TELFORD VICE in London
THE 2017 Champions Trophy is dead. Long live the 2019 World Cup. Kill us now, please.
It’s as awful as thoughts on sport get that, two years from now, South Africans will tell themselves it won’t happen again — and then feel the python of anxiety slither around their soul as they wait for it to happen again.
What the hell is wrong with us?
“Insanity: doing the same thing over and over again and expecting different results.”
That’s Benjamin Franklin, Albert Einstein or Narcotics Anonymous; take your pick.
Whoever. Whatever. It’s the damn straight truth, and the kernel of South Africans’ dysfunctional relationship with their team.
We know too well for our own emotional wellbeing that South Africa do dumbass things at major tournaments.
A stupid runout, or two, or even three, a catch recklessly thrown up before it was, legitimately, a catch, rain rules misread negligently …
Enough with South Africans’ indulgence of the miserable failings of compatriots who are paid, handsomely, to fly the national flag on the cricket field.
If we had to do our jobs as badly as they do theirs when it matters most that they do them properly, would we keep those jobs?
No. Unless we’re in politics. But Jacob Zuma and Helen Zille are only two among us.
This columnist doesn’t refer to the team as “the Proteas” because that’s a marketing fiction that undermines a guiding principle of journalism: a newspaper – or cellphone – reader on a bus in Hong Kong is far more likely to know who South Africa are than “the Proteas”.
But he may revise that stance because he is no longer satisfied that this team deserve to be called “South Africa”.
Asked after the embarrassing mess that was the Champions Trophy match against India at The Oval last Sunday whether “there’s a more radical shake-up that’s required in South African cricket to change the way things go”, AB de Villiers said: “That’s a question that can only be answered by people who are in control of making radical decisions.”
Here’s a radical thought: stop sending this team to tournaments.
The suits will, of course, balk at that. There is too much money to be lost excising them from the equation, no matter how inept they are when the pressure mounts.
Besides, the suits will tell us, disingenuously, that that could happen without intervention.
Entry to the Champions Trophy is restricted to the top eight teams in the rankings, while the 2019 World Cup will involve the top eight and two qualifiers. At the World T20, all 10 full members of the International cricket Council are joined by six lesser members.
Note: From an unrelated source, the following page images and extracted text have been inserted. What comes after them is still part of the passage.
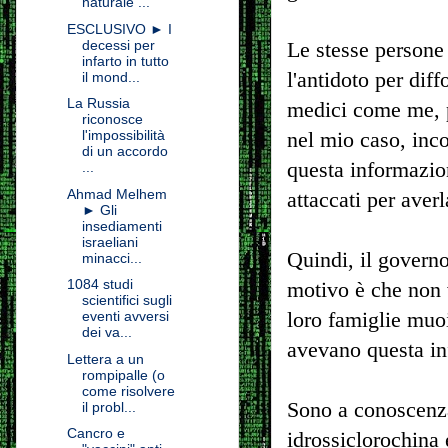
naturale ...
ESCLUSIVO ► I
decessi per
Le stesse persone
infarto in tutto
l'antidoto per dif
il mond...
La Russia
medici come me, p
riconosce
l'impossibilità
nel mio caso, inc
di un accordo
questa informazion
...
Ahmad Melhem
attaccati per aver
► Gli
insediamenti
israeliani
Quindi, il governo
minacci...
1084 studi
motivo è che non 
scientifici sugli
loro famiglie muo
eventi avversi
dei va...
avevano questa i
Lettera a un
rompipalle (o
come risolvere
Sono a conoscenza 
il probl...
Cancro e
idrossiclorochina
The team hitherto known as “South Africa” could, then, be weeded out of two of those events.
Fair enough. Except that they do not struggle to win bilateral series. So their ranking is invariably, and artificially, high.
Here’s another thought: use a different rankings system for the World Cup and Champions Trophy, based solely on teams’ records in those tournaments.
Reckon that’s madness? See paragraph four above.